I highly recommend Options for Homes - affordable and down-to-earth (in all senses of the phrase). They asked the City if they could put in less car parking and will be instead installing car-sharing for residents. The building itself is all eco as well, but still affordable since it's in a less gentrified neighbourhood, they do no advertising, and put in no pool, exercise room, etc. They even have a cool scheme where they give an "Alternative Mortgage" where they give you around 10% of your mortgage and you the only interest you pay on it is 10% of the increase in market value when you sell (e.g. if your condo goes up by 20% in value you pay back the initial amount of $20,000 plus $4000).

Okay, I'll stop doing free marketing for O4H.

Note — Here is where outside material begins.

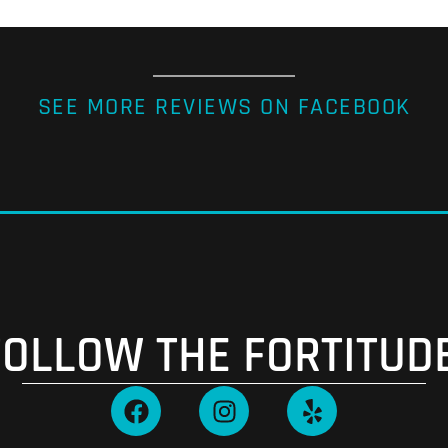
SEE MORE REVIEWS ON FACEBOOK
FOLLOW THE FORTITUDE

I live in a new condo building in DC and we're struggling with issues of bike theft and storage. Last year, when the building was new and not completely occupied we had a rash of thefts that we believe were inside jobs. We deactivated all the FOBs and reset, changed some locks, and educated the residents to use two quality locks. That seems to have worked for the thefts - now we have full occupancy and we're out of space. We have three bike racks and they are beyond full.

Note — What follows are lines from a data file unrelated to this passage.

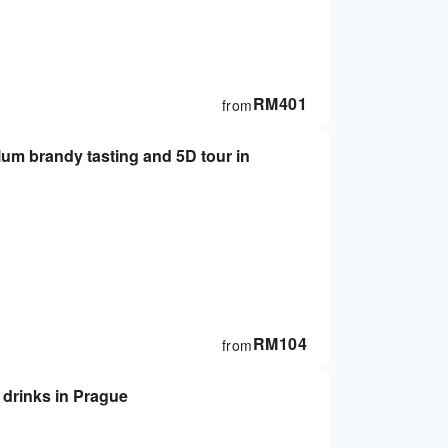
RM
401
from
RM
104
from
 drinks in Prague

We can try to add another rack or two but I don't know if there is any space. Has anyone seen a building put in hooks or other holders in the ceiling (cement) either in a common space or at the far end of individual parking spaces? I don't know if the board will go for putting bikes in parking spaces but there is wasted space and it's better than brining into units.

Thanks for suggestions!

I used to live in the Wrigley Loft in Toronto. We had hooks in the ceiling for hanging bikes. The back wheel was on the ground. It had a method of locking your bike up. I found it did not damage to my wheel and worked well.

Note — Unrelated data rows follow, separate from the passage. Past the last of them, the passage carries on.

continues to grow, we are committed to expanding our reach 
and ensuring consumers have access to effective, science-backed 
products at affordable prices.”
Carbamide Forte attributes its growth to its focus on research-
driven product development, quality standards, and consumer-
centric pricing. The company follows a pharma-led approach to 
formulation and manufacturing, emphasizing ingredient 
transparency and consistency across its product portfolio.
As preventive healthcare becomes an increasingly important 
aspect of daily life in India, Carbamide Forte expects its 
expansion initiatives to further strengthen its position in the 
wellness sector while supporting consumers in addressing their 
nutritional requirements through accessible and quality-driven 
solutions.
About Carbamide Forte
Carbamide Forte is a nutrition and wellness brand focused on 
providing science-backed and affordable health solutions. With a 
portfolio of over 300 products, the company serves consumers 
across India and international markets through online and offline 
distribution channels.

As for theft, we had precautions. We all bought our bike spaces, the same way we bought car parking. There was a waiting list to buy the spaces. Because of this, only those with bike parking and the superintendant had access to the bike parking area. It was a secure room. As far as I know, there were no bike thefts.

Perhaps paying for the spots would overcome any objections your board has to taking out car parking spots or filling in unused space. If it is a source of revenue and your current bike parking is full, it is hard to see their objections.

Good luck, I hope this helps. I am encouraged that you are having problems with too many people wanting bike parking instead of the the way around.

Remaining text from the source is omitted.